Competing Interests: The authors have declared that no competing interests exist.

Figures

Figure 1
Figure 1. Measurement of Ventilation
Illustrative carbon dioxide (CO2) concentration-decay experiment demonstrating a rapid rise in CO2 concentration during initial release to a peak of 6,000 parts/million (ppm) followed by slow decay calculated as 0.5 ACH until the windows and doors were opened. After windows and doors were opened, CO2 concentrations fell rapidly, indicating a calculated ventilation rate of 12 ACH. Repeated experiments of this type defined the effect of architectural and environmental variables on natural ventilation.
Figure 2
Figure 2. Effect of Window Opening and Wind Speed on Absolute Ventilation
The effect of partial and complete window opening and wind speed on natural ventilation is shown, compared with mechanically ventilated negative-pressure respiratory isolation rooms. The triplet of bars on the left of the graph represents absolute ventilation measured in naturally ventilated clinical rooms on days when wind speed was within the lowest quartile (i.e., ≤2 km/h), with windows and doors closed (n = 102), partially open (n = 167), or fully open (n = 86).
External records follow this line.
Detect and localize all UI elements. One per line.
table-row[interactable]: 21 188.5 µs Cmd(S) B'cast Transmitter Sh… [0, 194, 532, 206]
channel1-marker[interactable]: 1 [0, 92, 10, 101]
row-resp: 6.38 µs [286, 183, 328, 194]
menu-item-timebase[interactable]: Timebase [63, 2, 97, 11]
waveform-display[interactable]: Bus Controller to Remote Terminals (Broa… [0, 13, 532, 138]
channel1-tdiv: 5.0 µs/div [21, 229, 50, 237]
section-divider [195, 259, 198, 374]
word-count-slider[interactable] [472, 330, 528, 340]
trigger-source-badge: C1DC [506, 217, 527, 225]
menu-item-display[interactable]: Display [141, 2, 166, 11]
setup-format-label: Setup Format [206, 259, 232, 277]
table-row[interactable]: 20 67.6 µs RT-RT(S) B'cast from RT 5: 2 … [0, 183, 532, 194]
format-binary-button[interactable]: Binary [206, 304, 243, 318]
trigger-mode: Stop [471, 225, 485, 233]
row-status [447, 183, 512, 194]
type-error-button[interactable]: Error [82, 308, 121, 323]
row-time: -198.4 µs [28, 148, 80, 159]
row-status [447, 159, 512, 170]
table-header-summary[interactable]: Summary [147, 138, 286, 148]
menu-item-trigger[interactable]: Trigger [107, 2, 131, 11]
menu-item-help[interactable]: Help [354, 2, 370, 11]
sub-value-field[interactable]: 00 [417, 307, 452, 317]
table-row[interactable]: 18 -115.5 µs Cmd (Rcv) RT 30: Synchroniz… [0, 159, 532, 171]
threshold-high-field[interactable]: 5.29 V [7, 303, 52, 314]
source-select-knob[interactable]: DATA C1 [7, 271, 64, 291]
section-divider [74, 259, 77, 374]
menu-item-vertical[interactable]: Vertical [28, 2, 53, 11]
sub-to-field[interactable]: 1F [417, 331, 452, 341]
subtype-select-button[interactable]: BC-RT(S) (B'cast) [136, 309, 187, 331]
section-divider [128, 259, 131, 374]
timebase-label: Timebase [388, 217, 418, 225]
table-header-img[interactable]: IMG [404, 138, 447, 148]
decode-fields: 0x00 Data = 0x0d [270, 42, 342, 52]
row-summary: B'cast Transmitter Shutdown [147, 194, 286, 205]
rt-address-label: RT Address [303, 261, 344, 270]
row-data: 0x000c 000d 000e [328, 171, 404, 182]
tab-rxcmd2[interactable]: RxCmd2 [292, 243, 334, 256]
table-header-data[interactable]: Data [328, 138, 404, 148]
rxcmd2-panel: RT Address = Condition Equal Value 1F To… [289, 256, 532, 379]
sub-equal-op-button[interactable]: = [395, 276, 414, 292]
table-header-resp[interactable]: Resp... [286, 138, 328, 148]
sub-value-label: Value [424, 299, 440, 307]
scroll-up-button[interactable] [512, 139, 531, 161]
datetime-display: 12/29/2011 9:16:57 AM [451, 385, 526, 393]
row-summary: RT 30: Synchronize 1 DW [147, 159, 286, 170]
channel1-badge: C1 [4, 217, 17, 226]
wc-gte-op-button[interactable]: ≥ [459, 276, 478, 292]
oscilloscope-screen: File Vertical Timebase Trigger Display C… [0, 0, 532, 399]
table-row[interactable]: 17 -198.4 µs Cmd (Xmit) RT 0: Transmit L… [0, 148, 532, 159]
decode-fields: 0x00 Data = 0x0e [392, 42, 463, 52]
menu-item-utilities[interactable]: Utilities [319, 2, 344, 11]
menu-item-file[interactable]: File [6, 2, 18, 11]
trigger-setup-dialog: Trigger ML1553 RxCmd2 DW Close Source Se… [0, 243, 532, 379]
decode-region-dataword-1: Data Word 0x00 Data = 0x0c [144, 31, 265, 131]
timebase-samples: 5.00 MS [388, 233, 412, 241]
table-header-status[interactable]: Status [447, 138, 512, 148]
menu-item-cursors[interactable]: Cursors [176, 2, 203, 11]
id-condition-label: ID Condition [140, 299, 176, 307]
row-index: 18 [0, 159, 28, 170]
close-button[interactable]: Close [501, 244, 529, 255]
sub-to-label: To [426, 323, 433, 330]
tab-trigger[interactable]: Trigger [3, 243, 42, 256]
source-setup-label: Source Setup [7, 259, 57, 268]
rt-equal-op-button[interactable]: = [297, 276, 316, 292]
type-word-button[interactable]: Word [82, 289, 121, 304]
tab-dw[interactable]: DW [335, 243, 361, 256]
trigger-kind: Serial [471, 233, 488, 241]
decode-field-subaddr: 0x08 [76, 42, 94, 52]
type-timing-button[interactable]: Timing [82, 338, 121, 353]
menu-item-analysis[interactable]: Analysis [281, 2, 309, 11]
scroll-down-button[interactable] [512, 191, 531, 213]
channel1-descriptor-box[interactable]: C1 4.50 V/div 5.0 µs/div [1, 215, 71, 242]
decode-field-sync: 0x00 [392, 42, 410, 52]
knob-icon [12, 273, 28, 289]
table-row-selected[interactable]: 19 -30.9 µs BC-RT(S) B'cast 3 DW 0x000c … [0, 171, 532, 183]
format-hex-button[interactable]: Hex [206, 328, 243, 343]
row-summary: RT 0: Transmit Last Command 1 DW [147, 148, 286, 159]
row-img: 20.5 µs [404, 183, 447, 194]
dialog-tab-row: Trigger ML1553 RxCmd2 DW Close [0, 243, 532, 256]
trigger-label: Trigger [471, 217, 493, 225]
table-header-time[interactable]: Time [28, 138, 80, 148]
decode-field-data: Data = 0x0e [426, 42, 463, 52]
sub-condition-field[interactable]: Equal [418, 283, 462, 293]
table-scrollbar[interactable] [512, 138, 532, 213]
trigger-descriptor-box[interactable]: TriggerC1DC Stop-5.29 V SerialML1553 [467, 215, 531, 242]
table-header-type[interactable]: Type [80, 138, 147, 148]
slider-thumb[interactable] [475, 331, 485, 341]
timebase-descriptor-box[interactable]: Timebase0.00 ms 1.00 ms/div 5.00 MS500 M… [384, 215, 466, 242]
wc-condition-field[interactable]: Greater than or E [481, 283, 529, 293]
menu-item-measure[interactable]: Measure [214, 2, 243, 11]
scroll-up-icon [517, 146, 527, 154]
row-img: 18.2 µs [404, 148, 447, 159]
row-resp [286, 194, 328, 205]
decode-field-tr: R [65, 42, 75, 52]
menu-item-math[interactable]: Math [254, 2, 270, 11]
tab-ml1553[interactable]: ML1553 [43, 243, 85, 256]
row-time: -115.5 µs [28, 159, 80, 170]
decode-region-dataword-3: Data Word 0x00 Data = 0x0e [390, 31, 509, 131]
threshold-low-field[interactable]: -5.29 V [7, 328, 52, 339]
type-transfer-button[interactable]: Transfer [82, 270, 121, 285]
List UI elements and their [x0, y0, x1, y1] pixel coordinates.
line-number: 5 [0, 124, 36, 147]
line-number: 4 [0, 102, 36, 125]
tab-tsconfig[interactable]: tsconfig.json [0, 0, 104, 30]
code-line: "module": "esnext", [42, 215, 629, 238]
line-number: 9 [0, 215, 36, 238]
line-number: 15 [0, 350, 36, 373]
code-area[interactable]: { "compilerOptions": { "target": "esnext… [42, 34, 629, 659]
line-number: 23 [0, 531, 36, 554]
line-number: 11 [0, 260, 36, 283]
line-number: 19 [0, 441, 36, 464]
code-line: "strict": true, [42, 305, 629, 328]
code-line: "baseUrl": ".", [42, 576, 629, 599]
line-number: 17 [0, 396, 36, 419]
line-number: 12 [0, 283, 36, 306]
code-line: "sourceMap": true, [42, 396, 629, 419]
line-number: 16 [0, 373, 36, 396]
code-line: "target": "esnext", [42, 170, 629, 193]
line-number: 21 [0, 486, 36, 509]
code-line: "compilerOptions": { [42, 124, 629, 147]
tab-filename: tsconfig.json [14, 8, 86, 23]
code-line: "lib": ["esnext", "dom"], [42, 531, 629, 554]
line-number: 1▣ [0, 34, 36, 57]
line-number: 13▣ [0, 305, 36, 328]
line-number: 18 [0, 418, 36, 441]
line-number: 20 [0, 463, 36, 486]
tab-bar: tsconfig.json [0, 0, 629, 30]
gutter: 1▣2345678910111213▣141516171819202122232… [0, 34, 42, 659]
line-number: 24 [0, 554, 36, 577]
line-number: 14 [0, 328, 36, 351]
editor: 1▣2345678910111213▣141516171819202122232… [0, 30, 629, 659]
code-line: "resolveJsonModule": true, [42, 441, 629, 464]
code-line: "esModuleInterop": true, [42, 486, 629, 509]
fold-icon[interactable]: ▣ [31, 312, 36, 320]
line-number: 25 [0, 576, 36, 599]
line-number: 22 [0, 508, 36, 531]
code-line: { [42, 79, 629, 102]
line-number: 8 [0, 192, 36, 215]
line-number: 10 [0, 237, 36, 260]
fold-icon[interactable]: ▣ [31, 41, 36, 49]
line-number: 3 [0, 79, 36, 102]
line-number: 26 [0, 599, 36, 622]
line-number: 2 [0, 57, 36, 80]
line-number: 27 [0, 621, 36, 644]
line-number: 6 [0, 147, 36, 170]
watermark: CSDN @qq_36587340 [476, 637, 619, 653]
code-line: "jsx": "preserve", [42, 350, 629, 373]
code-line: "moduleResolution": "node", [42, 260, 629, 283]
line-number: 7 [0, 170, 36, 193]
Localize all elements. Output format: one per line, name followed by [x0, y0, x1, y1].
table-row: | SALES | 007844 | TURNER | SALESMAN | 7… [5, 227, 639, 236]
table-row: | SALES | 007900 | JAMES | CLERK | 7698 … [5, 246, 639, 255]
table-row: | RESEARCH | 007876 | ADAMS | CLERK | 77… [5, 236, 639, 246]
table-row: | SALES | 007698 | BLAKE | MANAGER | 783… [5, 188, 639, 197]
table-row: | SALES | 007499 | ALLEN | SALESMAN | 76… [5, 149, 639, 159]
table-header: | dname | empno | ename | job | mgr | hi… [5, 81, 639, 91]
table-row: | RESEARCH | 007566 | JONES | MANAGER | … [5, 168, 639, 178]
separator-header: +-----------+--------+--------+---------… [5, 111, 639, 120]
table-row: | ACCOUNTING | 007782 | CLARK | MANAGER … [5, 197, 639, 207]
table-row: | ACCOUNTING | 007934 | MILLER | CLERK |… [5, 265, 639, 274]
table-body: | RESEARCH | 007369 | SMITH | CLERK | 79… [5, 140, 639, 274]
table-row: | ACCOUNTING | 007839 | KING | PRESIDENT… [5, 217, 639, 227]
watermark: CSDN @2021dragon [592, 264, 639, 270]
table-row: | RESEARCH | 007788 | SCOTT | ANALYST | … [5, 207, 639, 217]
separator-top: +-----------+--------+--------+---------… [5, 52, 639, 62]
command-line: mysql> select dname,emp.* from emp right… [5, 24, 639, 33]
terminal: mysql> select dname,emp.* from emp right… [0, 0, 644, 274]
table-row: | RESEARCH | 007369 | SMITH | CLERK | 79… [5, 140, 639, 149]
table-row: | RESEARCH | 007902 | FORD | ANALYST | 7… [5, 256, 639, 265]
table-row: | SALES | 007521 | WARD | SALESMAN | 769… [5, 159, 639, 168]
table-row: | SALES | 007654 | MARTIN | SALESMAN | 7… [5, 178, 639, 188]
The triplet of bars in the centre of the graph represents absolute ventilation at wind speeds in the upper three quartiles combined (i.e., >2 km/h) with windows and doors closed (n = 266), partially open (n = 74) or fully open (n = 240). “Partially open” was defined as at least one window and/or door open, but not all. The single bar on the right of the graph represents absolute ventilation in mechanically ventilated negative-pressure respiratory isolation wards at 12 ACH. The corresponding median ACH for the seven bars from left to right are: 1.0; 7.6; 20; 1.8; 17; 34; and 12.
Figure 3
Figure 3. Ventilation and Protection against Airborne TB Transmission in Old-Fashioned Compared with Modern Rooms
Ventilation and protection against airborne infection is shown for pre-1950 versus modern (1970–1990) naturally ventilated facilities versus mechanically ventilated negative-pressure respiratory isolation rooms. The triplet of bars on the left represents ACH in old-fashioned, high-ceilinged, pre-1950 naturally ventilated clinical areas (n = 22; 201 experiments), versus modern naturally ventilated facilities (n = 42; 125 experiments), versus mechanically ventilated negative-pressure facilities (n = 12). The left-centre triplet of bars represents the same comparison for absolute ventilation (m3/h/100); the right-centre triplet of bars represents that for absolute ventilation per person (m3/h/100); and the triplet of bars on the right that for the estimated risk of airborne TB transmission (percentage of susceptible persons infected), for 24-h exposure to infectious TB patients [17]. Data are shown for 64 naturally ventilated rooms with windows and doors fully open (the remaining six naturally ventilated rooms had windows that could not be fully opened).
Figure 4
Figure 4. Estimated TB Transmission Risk over Time for Three Sources of Increasing Infectiousness in Naturally versus Mechanically Ventilated Facilities
The estimated risk of TB infection over time for exposure to three TB source cases of different infectiousness is shown for pre-1950 naturally ventilated facilities (dotted lines) versus modern 1970–1990 naturally ventilated facilities (dashed lines) versus mechanically ventilated negative-pressure isolation facilities at 12 ACH (continuous lines). The three infectious sources are: q = 1.3 standard ward TB patients who infected guinea pigs studied by Riley [32] (lowest three lines); q = 13 an untreated TB case who infected 27 coworkers in an office over 4 wk [17] (middle three lines); and q = 249 for an outbreak associated with bronchoscopy of a TB patient [14] (uppermost three lines). Median values for all measures of absolute ventilation for each category of naturally ventilated room with all windows and doors open have been used in the model.